Let’s hope that later in the year, with the help of technology, we have all ridden the wave successfully and can get together in person.

That brings us to our poll question for the week:

Will remote monitoring technology finally become embedded in routine healthcare?

Vote here or leave your comments below.

Last week we asked: will digital health be important in the COVID-19 response in 2022? Absolutely, our readers said: 94 per cent said yes, just four per cent said no.

We also asked why you thought so and what trends you think will come to the fore. Here’s what you thought.

Comments  

+1 # SA Health staffer 2022-01-31 10:29
The biggest challenge of remote monitoring is resourcing and recipient capability...un til we have more intelligent systems that enable management by exception and alerting this will continue to be a peripheral activity,,,many of the recipients that will fall into this category are from lower socio-economic areas who tend to have higher incidences of complex co-morbidities and present late
0 # Kate McDonald 2022-02-04 15:52
Will remote monitoring technology finally become embedded in routine healthcare? Most said yes: 85 per cent to 15 per cent.

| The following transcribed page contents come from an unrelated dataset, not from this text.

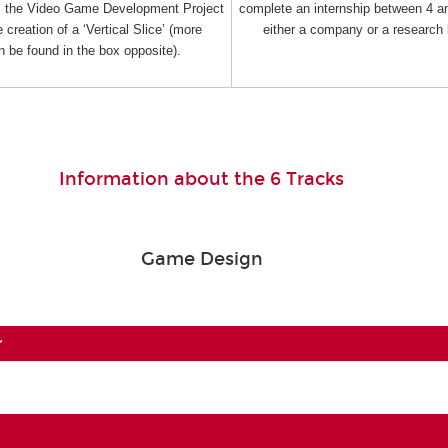
as the Video Game Development Project
complete an internship between 4 a
 creation of a ‘Vertical Slice’ (more
either a company or a research 
n be found in the box opposite).
Information about the 6 Tracks
Game Design
r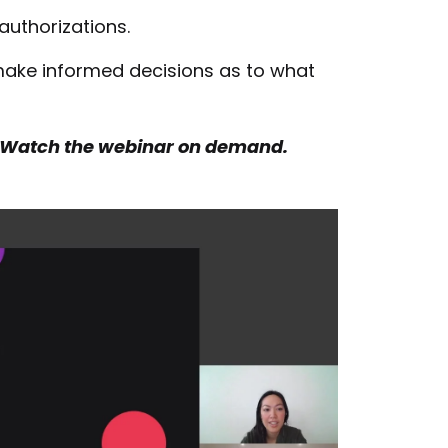
authorizations.
ake informed decisions as to what
 Watch the webinar on demand.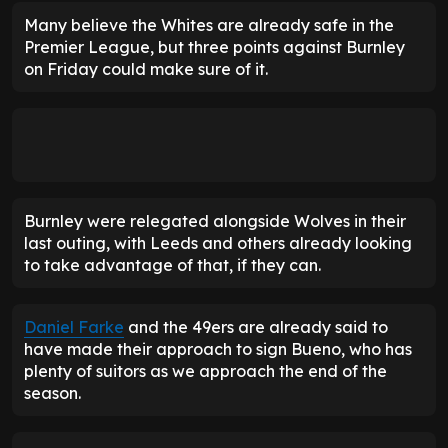
Many believe the Whites are already safe in the
Premier League, but three points against Burnley
on Friday could make sure of it.
Burnley were relegated alongside Wolves in their
last outing, with Leeds and others already looking
to take advantage of that, if they can.
Daniel Farke
and the 49ers are already said to
have made their approach to sign Bueno, who has
plenty of suitors as we approach the end of the
season.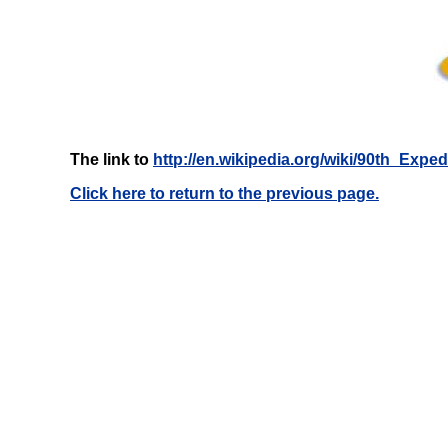
The link to
http://en.wikipedia.org/wiki/90th_Exp
Click here to return to the previous page.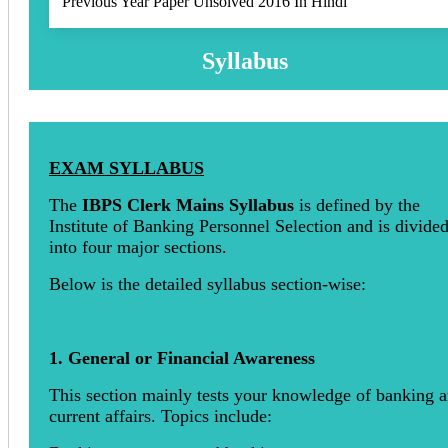
Previous Year Paper Unsolved 2016 In Hindi
Syllabus
EXAM SYLLABUS
The
IBPS Clerk Mains Syllabus
is defined by the
Institute of Banking Personnel Selection and is divide
into four major sections.
Below is the detailed syllabus section-wise:
1. General or Financial Awareness
This section mainly tests your knowledge of banking 
current affairs. Topics include: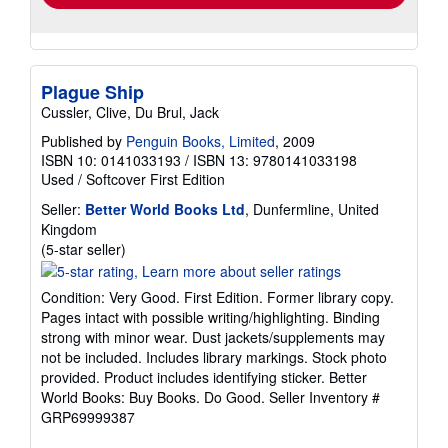
Plague Ship
Cussler, Clive, Du Brul, Jack
Published by
Penguin Books, Limited
, 2009
ISBN 10: 0141033193
/
ISBN 13: 9780141033198
Used
/
Softcover
First Edition
Seller:
Better World Books Ltd
, Dunfermline, United
Kingdom
Seller
(5-star seller)
rating
5
Condition: Very Good. First Edition. Former library copy.
out
Pages intact with possible writing/highlighting. Binding
of
strong with minor wear. Dust jackets/supplements may
5
not be included. Includes library markings. Stock photo
stars
provided. Product includes identifying sticker. Better
World Books: Buy Books. Do Good.
Seller Inventory #
GRP69999387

We also asked for your views on what will be the main driver of this: money, or efficiency. Here’s what you said.

- Consumer choice - they will begin to ask or demand it as an option.
- funding and staffing challenges
- Efficiency
- Efficiency
- Efficiency & patient’s will demand this care
- Efficient
- Money
- Patient Centred systems and apps
- Money
- Save on beds
- Reduce travel and increase efficiency.
- both
- (I answered No) It might become a niche practice but it will be far from widespread. It needs far too much detailed attention to make it work properly. It will not be cost effective.
- Money
- Money
- Reliability, costs, complexity particularly with increase in home care.
- Money, sadly. I wanted to write efficiency but have been around medical politics for too long!
- Efficient use of staff will ultimately save money too. Staff can do monitoring from home.
- Patient outcomes
- COVID stretching our capacity, driving need for greater efficiency due to lack of resources.
- Money followed by efficiency
- Lack of GPs in rural and remote areas
- efficiency and push from patients
- Either and both, but common sense should also prevail.
- Continuity of care, reduced hospitalisation
- efficiency
- Efficiency
- Clinical outcomes
- Efficiency and improved patient outcomes hopefully by a more engaged consumer
- Efficiency of service delivery (thereby saving money)
- Money if provided. But efficiency if people have a chance to do the calculations
- patient safety, patient experience (costs, time, convenience)
- Patient/consume r demand and the ability for clinicians to deliver more efficient care.